Appreciate some guidance on figuring out trace to logs and trace not found issues on our deployment.
I have deployed grafana loki, tempo, mimir, alloy and beyla and all works beautifully (much thanks to the Grafana folks) except two issues I cant seem to fix.
Have tried many suggested solutions and reviewed many posts but so far no joy.

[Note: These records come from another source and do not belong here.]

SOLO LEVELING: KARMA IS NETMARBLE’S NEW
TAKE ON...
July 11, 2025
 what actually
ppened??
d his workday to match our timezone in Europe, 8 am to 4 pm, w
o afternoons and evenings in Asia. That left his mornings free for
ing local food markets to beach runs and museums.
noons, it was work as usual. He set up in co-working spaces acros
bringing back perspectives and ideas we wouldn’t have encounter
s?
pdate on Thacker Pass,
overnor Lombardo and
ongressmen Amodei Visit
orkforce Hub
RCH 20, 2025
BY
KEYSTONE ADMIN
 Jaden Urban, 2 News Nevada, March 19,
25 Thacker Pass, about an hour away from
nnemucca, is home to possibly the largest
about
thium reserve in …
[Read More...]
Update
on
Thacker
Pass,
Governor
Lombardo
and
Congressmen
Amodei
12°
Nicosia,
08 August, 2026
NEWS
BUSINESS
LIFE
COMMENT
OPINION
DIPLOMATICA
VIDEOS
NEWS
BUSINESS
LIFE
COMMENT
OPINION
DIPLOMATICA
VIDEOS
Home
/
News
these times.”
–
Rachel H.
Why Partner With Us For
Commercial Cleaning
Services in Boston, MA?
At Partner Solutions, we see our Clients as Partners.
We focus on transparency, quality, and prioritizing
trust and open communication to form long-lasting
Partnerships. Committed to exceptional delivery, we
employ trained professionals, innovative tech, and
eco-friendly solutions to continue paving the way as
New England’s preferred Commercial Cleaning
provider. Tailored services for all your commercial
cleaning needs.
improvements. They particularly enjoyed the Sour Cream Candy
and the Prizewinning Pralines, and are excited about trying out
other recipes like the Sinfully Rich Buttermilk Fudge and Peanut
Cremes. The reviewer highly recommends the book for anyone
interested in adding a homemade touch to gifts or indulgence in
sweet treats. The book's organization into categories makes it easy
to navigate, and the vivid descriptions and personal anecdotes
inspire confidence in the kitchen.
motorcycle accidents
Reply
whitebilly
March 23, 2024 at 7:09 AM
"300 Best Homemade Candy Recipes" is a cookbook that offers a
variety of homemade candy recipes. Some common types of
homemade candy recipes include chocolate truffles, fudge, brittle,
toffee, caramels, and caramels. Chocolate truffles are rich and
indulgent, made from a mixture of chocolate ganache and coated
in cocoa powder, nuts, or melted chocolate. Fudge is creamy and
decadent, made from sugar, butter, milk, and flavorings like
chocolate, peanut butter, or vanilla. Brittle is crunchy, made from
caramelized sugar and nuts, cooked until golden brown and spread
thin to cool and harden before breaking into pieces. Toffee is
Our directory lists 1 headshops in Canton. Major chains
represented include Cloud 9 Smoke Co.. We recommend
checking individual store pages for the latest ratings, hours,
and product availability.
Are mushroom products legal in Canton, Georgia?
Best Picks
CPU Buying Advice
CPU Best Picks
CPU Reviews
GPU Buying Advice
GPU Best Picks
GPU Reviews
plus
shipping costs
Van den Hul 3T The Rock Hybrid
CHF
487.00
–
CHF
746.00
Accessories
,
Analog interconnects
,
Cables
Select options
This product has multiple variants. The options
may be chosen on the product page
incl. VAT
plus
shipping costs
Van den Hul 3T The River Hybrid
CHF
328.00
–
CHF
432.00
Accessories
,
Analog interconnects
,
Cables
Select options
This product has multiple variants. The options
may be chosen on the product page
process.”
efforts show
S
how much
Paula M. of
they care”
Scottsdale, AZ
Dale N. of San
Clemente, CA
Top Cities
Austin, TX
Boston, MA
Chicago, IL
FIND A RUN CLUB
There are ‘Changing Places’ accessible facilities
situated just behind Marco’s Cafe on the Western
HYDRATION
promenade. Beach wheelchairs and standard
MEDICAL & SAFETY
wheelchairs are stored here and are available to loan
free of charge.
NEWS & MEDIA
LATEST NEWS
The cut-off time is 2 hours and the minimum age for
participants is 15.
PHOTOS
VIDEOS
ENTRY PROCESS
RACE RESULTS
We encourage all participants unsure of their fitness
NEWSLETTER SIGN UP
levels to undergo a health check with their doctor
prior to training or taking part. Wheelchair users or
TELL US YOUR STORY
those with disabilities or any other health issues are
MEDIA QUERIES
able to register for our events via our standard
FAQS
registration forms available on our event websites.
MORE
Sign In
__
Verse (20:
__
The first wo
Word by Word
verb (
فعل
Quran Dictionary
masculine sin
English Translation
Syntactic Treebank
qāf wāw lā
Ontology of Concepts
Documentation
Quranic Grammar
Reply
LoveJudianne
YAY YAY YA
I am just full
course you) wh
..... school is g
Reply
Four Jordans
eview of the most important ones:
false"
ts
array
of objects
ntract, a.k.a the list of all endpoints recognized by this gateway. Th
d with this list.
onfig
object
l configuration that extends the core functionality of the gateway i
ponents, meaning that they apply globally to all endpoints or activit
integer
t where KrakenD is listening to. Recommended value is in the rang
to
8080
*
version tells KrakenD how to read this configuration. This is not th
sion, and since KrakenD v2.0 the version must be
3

Below is my full Grafana configuration
datasources:
enabled: true
defaultDatasourceEnabled: true
isDefaultDatasource: true
createPrometheusReplicasDatasources: false
label: grafana_datasource
labelValue: "1"
defaultDatasourceScrapeInterval: 15s
name: Prometheus
uid: prometheus
url: http://prometheus-operated:9090
timeout: 90
httpMethod: POST
createPrometheusReplicasDatasources: false
exemplarTraceIdDestinations:
datasourceUid: tempo
traceIdLabelName: traceID
label: grafana_datasource
labelValue: "1"
alertmanager:
enabled: false
additionalDataSources:
- name: mimir
uid: mimir
type: prometheus
url: http://grafana-mimir-nginx:80/prometheus
access: proxy
isDefault: false
version: 1
editable: true
orgId: 1
jsonData:
tlsSkipVerify: true
timeout: 180
httpMethod: POST
manageAlerts: false
prometheusType: Mimir
prometheusVersion: 2.9.1
cacheLevel: 'High'
disableRecordingRules: true
incrementalQueryOverlapWindow: 10m
exemplarTraceIdDestinations:
- datasourceUid: tempo
name: traceID
- name: tempo
type: tempo
uid: tempo
url: http://grafana-tempo-gateway:80
access: proxy
basicAuth: false
isDefault: false
version: 1
editable: true
jsonData:
tracesToLogsV2:
datasourceUid: 'loki'
spanStartTimeShift: '-1h'
spanEndTimeShift: '1h'
tags: ['job_name', 'job', 'cluster', 'instance', 'pod', 'namespace', 'service_name']
filterByTraceID: false
filterBySpanID: false
customQuery: false
query: 'method="$${__span.tags.method}"'
tracesToMetrics:
datasourceUid: mimir
spanStartTimeShift: '1h'
spanEndTimeShift: '-1h'
tags: [{ key: ‘service.name’, value: ‘service_name’ }, { key: 'job', 'job_name', 'cluster', 'instance', 'pod', 'namespace', 'service_name' }]
queries:
- name: 'Sample query'
query: 'sum(rate(traces_spanmetrics_latency_bucket{$$__tags}[5m]))'
nodeGraph:
enabled: true
search:
hide: false
traceQuery:
timeShiftEnabled: true
spanStartTimeShift: '1h'
spanEndTimeShift: '-1h'
spanBar:
type: 'Tag'
tag: 'http.path'
- name: loki
type: loki
uid: loki
access: proxy
url: http://grafana-loki-query-frontend:3100 # validated
editable: true
jsonData:
timeout: 90
maxLines: 1000
derivedFields:
- datasourceUid: tempo
matcherRegex: "(?:[tT]race[_]?[iI][dD])=(\\w+)" # validated
name: traceID
url: '$${__value.raw}'
urlDisplayLabel: 'View Trace with Internal Link'
- matcherRegex: "(?:[tT]race[_]?[iI][dD])=(\\w+)" # validated
name: TraceIDext
url: 'https://{domain}/trace/$${__value.raw}'
urlDisplayLabel: 'View Trace with External Link'
Issues:
- Can’t seem to make link to logs work, no matter what I try. Understand labels are used to make the connection between tempo and loki. The defined labels are all listed in logs (screenshot below). I have attached screenshots showing log labels. Appreciate guidance on what I need to correct to fix this.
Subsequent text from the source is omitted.